Brocade Communications Systems 6650 manual Snmp version 3 traps

6 SNMP version 3 traps

Brocade(config)#snmp-server view admin 1.3.6.1.4.1.1991 included

You can exclude portions of the MIB within an inclusion scope. For example, if you want to exclude the snAgentSys objects, which begin with 1.3.6.1.4.1.1991.1.1.2 object identifier from the admin view, enter a second command such as the following.

Brocade(config)#snmp-server view admin 1.3.6.1.4.1.1991.1.1.2 excluded

NOTE

Note that the exclusion is within the scope of the inclusion.

To delete a view, use the no parameter before the command.

SNMP version 3 traps

Brocade devices support SNMP notifications in SMIv2 format. This allows notifications to be encrypted and sent to the target hosts in a secure manner.

Defining an SNMP group and specifying which view is notified of traps

The SNMP group command allows configuration of a viewname for notification purpose, similar to the read and write view. The default viewname is "all", which allows access to the entire MIB.

To configure an SNMP user group, first configure SNMP v3 views using the snmp-server view command.Refer to “SNMP v3 configuration examples” on page 169. Then enter a command such as the following.

Brocade(config)#snmp-server group admin v3 auth read all write all notify all

Syntax: [no] snmp-server group <groupname> v1 v2 v3

auth noauth priv

[access <standard-ACL-id>] [read <viewstring> write <viewstring> notify <viewstring>]

The group <groupname> parameter defines the name of the SNMP group to be created.

The v1, v2, or v3 parameter indicates which version of SNMP to use.

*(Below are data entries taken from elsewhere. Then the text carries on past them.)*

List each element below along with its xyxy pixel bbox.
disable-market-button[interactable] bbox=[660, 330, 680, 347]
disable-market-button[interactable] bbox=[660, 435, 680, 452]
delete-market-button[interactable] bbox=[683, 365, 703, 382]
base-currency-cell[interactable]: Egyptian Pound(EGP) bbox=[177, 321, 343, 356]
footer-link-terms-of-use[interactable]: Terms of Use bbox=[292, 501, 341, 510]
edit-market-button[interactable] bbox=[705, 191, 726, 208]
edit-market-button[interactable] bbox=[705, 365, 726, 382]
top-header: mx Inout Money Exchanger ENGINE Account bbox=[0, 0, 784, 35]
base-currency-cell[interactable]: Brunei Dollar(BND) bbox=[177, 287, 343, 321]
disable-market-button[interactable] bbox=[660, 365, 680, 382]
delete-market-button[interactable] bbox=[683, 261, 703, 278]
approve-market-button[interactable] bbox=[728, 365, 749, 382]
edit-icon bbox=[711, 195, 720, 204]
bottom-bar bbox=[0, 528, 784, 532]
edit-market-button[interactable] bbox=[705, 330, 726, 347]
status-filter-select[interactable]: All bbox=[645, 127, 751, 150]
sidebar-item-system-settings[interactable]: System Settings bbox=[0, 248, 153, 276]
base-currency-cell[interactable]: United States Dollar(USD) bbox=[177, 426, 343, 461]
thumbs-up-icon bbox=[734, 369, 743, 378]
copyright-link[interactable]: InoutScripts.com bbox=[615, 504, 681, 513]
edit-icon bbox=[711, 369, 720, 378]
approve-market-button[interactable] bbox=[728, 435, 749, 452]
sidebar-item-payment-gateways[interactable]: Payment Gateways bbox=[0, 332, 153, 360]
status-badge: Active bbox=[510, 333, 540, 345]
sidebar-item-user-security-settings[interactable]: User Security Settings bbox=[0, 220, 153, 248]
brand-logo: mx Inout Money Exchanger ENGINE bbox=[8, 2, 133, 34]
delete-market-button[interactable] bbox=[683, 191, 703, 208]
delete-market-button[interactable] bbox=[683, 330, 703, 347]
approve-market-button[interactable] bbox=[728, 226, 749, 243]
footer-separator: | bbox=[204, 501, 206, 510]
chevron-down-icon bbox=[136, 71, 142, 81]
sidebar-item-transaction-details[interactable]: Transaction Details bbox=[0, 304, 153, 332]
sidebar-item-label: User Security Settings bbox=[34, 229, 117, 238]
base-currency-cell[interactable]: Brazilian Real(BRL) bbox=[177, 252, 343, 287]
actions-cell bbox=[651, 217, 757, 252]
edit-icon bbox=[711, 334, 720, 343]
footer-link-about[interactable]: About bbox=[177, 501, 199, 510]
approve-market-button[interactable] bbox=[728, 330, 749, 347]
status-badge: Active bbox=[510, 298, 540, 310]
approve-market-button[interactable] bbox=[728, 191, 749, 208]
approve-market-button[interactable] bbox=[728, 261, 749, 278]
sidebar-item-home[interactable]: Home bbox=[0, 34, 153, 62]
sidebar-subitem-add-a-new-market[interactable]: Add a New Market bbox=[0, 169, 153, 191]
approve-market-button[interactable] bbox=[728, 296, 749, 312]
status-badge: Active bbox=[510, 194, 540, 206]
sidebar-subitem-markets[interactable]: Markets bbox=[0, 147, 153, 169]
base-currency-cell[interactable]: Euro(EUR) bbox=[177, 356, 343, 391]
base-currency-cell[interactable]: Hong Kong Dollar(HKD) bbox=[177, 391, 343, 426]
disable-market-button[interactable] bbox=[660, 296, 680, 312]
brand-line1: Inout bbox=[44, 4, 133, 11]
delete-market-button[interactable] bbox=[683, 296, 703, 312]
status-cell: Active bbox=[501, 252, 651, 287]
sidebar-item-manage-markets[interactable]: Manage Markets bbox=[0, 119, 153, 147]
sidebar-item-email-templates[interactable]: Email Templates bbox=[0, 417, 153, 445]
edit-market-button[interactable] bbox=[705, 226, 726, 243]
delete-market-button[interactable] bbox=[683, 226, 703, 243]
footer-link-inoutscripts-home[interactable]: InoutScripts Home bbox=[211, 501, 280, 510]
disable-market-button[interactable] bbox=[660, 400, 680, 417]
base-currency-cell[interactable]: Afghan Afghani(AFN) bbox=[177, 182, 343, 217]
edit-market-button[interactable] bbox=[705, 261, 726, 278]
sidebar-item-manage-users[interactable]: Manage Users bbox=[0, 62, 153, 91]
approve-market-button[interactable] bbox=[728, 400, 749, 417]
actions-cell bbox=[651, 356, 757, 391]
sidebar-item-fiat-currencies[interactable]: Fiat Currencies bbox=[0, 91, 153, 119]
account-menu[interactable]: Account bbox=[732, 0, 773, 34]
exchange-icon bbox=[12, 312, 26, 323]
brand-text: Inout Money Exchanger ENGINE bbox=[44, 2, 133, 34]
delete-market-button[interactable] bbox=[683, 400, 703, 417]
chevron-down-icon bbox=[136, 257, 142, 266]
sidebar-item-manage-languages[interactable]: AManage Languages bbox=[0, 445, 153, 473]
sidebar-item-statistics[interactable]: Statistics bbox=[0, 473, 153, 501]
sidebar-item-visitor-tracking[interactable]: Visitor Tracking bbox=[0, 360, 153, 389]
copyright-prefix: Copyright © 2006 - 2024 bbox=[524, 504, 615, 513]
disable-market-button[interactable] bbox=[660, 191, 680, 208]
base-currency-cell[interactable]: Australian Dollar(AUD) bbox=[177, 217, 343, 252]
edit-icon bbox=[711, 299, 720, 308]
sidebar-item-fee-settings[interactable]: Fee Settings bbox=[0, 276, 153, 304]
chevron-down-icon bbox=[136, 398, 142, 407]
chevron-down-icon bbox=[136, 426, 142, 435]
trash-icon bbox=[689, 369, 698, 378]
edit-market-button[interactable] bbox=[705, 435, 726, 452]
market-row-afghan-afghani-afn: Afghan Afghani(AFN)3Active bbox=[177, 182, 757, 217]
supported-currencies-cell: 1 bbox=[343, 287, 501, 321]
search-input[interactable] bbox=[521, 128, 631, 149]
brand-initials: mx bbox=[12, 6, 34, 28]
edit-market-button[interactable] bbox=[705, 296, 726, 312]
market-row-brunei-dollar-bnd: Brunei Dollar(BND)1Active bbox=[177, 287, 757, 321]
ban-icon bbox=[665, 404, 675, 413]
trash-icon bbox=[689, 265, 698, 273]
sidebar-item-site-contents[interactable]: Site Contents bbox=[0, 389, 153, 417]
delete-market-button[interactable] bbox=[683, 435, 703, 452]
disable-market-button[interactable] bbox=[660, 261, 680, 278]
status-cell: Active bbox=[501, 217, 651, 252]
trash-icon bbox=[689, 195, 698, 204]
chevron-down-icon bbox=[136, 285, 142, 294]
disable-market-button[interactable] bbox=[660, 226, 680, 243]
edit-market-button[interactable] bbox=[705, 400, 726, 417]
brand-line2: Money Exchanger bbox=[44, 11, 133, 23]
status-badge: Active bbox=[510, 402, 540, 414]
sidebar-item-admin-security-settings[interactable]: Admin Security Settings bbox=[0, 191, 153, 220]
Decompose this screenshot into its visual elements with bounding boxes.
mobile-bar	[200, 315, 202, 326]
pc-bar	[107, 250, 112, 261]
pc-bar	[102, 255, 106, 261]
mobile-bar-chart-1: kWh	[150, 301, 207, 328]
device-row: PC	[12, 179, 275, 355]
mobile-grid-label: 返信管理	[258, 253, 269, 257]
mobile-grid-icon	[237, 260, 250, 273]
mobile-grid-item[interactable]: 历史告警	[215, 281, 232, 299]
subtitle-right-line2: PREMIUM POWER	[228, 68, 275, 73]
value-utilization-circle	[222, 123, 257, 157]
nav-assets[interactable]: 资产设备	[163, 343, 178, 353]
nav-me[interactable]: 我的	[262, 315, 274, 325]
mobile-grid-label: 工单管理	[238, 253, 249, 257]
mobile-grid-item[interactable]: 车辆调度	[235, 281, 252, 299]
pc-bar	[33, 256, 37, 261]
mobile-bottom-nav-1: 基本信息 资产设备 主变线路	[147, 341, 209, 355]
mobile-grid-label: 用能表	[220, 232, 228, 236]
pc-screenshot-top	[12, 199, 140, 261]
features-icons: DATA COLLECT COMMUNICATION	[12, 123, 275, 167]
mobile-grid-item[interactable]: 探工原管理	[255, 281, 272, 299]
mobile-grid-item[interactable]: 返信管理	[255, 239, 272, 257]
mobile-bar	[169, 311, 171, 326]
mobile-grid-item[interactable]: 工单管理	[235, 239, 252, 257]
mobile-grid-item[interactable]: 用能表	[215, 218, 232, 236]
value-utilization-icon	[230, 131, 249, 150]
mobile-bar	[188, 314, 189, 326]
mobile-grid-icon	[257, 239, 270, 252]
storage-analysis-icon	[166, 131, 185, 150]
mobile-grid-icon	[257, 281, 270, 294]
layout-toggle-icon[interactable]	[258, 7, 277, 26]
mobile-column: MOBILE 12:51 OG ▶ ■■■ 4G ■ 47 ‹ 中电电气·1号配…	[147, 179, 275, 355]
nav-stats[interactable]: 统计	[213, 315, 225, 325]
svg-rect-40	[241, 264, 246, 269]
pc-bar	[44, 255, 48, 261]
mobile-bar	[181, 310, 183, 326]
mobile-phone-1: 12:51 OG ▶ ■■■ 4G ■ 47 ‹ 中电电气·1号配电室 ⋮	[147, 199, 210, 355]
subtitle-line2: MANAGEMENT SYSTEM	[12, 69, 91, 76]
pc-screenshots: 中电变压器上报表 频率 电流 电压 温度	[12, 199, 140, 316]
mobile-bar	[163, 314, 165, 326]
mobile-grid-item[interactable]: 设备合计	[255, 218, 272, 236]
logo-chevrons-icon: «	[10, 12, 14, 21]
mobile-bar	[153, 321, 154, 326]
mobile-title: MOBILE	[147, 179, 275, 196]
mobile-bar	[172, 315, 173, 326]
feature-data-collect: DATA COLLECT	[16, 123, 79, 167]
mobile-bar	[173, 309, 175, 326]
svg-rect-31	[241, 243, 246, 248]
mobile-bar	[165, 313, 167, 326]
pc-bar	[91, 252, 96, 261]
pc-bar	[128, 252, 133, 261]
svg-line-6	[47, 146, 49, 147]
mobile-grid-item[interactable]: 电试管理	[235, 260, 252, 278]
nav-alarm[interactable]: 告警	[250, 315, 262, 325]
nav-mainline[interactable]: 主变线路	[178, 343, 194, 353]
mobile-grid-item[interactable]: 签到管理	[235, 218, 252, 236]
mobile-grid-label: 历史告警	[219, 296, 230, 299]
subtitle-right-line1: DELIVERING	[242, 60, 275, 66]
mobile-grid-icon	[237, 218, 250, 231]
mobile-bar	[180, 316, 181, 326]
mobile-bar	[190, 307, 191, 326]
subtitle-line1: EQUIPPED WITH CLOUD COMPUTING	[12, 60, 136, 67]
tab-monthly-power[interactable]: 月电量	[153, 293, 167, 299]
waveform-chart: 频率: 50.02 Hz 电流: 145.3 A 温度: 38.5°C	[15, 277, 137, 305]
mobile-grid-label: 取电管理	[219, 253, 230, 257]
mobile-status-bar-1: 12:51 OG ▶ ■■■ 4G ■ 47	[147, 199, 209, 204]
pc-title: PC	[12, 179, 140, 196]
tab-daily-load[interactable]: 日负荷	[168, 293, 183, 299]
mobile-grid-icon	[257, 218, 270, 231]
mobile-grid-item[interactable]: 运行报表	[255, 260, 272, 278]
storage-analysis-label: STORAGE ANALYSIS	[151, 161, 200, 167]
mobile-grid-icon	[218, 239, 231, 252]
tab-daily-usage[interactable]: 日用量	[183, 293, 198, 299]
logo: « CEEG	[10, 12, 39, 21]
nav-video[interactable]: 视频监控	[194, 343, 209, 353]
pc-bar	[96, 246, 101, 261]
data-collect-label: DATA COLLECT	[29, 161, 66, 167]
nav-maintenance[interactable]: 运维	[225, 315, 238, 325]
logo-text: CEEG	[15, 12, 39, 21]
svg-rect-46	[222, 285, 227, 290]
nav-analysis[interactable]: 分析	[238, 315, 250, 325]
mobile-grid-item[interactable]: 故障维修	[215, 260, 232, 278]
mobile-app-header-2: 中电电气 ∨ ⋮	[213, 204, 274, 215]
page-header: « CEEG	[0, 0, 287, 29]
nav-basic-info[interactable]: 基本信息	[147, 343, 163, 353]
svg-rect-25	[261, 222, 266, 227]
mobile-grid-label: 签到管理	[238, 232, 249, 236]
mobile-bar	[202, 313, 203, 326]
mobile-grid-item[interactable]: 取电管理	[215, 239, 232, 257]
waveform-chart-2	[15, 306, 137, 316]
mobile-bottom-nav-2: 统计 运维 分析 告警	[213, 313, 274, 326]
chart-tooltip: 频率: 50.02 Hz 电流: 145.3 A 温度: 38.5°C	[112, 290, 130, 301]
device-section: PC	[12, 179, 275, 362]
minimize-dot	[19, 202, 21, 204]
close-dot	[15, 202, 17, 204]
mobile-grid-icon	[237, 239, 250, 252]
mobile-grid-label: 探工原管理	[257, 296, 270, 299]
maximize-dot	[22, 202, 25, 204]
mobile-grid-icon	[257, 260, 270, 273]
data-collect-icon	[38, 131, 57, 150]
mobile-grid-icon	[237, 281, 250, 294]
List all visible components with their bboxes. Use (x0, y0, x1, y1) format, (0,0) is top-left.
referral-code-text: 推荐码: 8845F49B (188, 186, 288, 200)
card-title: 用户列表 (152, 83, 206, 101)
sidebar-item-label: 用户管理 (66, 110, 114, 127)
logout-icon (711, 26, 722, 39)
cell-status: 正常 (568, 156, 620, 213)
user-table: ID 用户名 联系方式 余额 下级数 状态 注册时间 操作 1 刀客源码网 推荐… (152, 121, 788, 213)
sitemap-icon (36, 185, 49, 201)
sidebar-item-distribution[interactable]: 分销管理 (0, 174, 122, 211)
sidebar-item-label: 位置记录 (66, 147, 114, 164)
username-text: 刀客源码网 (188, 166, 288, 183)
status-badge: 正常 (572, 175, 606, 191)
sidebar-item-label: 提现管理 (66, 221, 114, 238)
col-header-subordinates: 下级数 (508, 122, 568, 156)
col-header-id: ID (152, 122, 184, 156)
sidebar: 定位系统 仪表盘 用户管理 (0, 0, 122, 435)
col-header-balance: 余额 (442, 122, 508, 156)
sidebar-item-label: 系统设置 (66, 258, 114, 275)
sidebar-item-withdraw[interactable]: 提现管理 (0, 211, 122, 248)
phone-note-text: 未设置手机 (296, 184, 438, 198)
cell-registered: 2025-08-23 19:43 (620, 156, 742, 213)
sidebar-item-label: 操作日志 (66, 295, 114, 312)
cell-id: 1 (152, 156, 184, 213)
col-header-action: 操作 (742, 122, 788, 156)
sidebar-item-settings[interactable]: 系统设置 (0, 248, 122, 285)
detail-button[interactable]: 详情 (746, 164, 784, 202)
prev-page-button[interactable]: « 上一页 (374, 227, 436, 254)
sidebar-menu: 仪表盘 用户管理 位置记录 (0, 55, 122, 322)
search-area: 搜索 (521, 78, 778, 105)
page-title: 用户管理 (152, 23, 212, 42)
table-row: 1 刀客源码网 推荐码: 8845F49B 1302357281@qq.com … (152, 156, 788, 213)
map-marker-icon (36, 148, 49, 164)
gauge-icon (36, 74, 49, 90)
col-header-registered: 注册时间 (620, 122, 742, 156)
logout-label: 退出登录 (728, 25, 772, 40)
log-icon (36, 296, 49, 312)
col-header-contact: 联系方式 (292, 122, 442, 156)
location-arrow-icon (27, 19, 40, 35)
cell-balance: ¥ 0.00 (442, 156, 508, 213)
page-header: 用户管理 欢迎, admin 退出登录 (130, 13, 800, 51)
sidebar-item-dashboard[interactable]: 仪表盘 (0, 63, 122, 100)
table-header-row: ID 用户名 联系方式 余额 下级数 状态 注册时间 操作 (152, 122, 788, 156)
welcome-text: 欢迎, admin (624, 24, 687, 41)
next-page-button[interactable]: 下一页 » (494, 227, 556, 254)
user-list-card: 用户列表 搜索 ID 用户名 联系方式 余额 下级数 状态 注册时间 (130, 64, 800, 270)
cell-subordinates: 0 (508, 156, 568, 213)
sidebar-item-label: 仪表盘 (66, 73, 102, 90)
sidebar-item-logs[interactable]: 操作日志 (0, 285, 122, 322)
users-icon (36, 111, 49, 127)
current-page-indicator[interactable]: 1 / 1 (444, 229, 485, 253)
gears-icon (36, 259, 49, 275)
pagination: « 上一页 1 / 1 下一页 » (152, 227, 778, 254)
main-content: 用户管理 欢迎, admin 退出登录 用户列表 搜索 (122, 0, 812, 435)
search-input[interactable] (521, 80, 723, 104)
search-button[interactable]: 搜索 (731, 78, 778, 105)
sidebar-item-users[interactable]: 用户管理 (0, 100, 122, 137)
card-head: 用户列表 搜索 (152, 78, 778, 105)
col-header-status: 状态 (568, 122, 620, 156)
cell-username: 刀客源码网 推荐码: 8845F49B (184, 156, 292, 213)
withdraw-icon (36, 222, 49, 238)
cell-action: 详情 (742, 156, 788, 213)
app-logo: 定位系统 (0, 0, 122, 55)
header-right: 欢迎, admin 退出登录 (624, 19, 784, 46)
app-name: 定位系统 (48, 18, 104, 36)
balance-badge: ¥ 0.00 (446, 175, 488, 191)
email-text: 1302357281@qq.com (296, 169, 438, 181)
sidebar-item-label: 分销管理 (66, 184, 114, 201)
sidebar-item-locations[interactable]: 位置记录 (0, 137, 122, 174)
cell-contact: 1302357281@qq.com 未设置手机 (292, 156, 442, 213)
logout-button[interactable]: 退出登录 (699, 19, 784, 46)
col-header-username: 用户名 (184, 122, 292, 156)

In most cases, you will use v3, since groups are automatically created in SNMP versions 1 and 2 from community strings.

The auth noauth parameter determines whether or not authentication will be required to access the supported views. If auth is selected, then only authenticated packets are allowed to access the view specified for the user group. Selecting noauth means that no authentication is required to access the specified view. Selecting priv means that an authentication password will be required from the users.

The access <standard-ACL-id>parameter is optional. It allows incoming SNMP packets to be filtered based on the standard ACL attached to the group.

The read <viewstring> write <viewstring> parameter is optional. It indicates that users who belong to this group have either read or write access to the MIB.

The notify view allows administrators to restrict the scope of varbind objects that will be part of the notification. All of the varbinds need to be in the included view for the notification to be created.